» **Description of the task**
A single number is expected: the count of lines in the entries below that contain "where".

» **Records for the exercise**
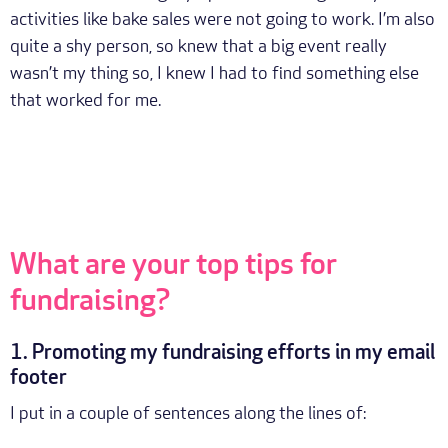
activities like bake sales were not going to work. I’m also
quite a shy person, so knew that a big event really
wasn’t my thing so, I knew I had to find something else
that worked for me.
What are your top tips for
fundraising?
1. Promoting my fundraising efforts in my email
footer
I put in a couple of sentences along the lines of:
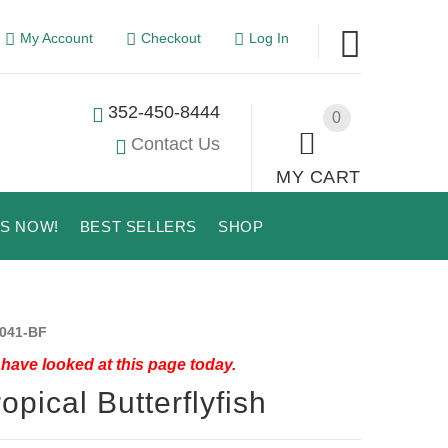
My Account
Checkout
Log In
352-450-8444
0
Contact Us
MY CART
US NOW!
BEST SELLERS
SHOP
041-BF
have looked at this page today.
ropical Butterflyfish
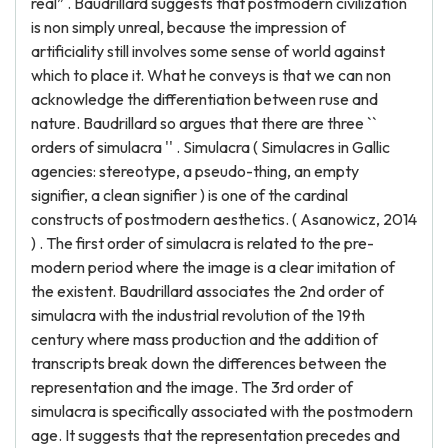
real” . Baudrillard suggests that postmodern civilization
is non simply unreal, because the impression of
artificiality still involves some sense of world against
which to place it. What he conveys is that we can non
acknowledge the differentiation between ruse and
nature. Baudrillard so argues that there are three ``
orders of simulacra '' . Simulacra ( Simulacres in Gallic
agencies: stereotype, a pseudo-thing, an empty
signifier, a clean signifier ) is one of the cardinal
constructs of postmodern aesthetics. ( Asanowicz, 2014
) . The first order of simulacra is related to the pre-
modern period where the image is a clear imitation of
the existent. Baudrillard associates the 2nd order of
simulacra with the industrial revolution of the 19th
century where mass production and the addition of
transcripts break down the differences between the
representation and the image. The 3rd order of
simulacra is specifically associated with the postmodern
age. It suggests that the representation precedes and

» **Task response**
2